Exercise instructions: Every line in the data below that includes "Steel" belongs in the answer, copied as it stands.

Source material:
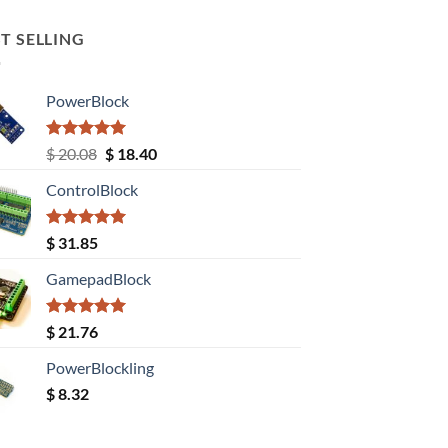
T SELLING
PowerBlock
Rated
5.00
Original
Current
$
20.08
$
18.40
out of 5
price
price
ControlBlock
was:
is:
$ 20.08.
$ 18.40.
Rated
5.00
$
31.85
out of 5
GamepadBlock
Rated
5.00
$
21.76
out of 5
PowerBlockling
$
8.32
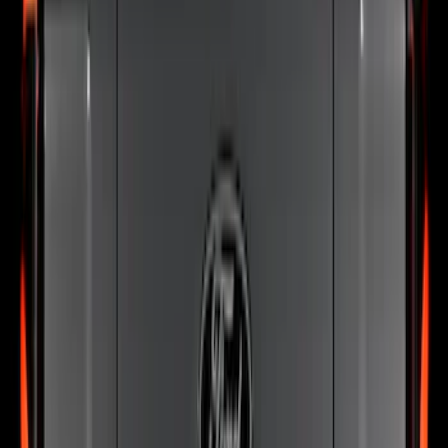
Steel Hood Badge Lettering
SKU
:
VPC3Z16606A
Ranger 2024-2026 Exterior Trim Kit by
Putco®, Tailgate Lettering, Black
Platinum Stainless Steel
SKU
:
VRB3Z9942528B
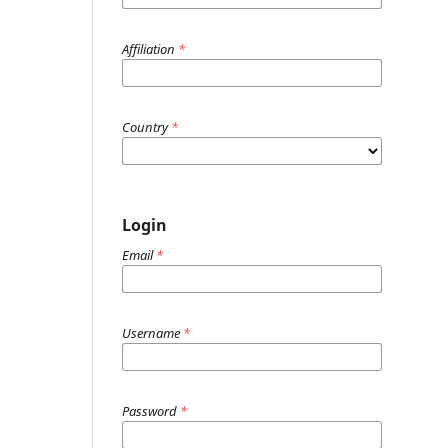
Affiliation
*
Country
*
Login
Email
*
Username
*
Password
*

Answer box:
Steel Hood Badge Lettering
Platinum Stainless Steel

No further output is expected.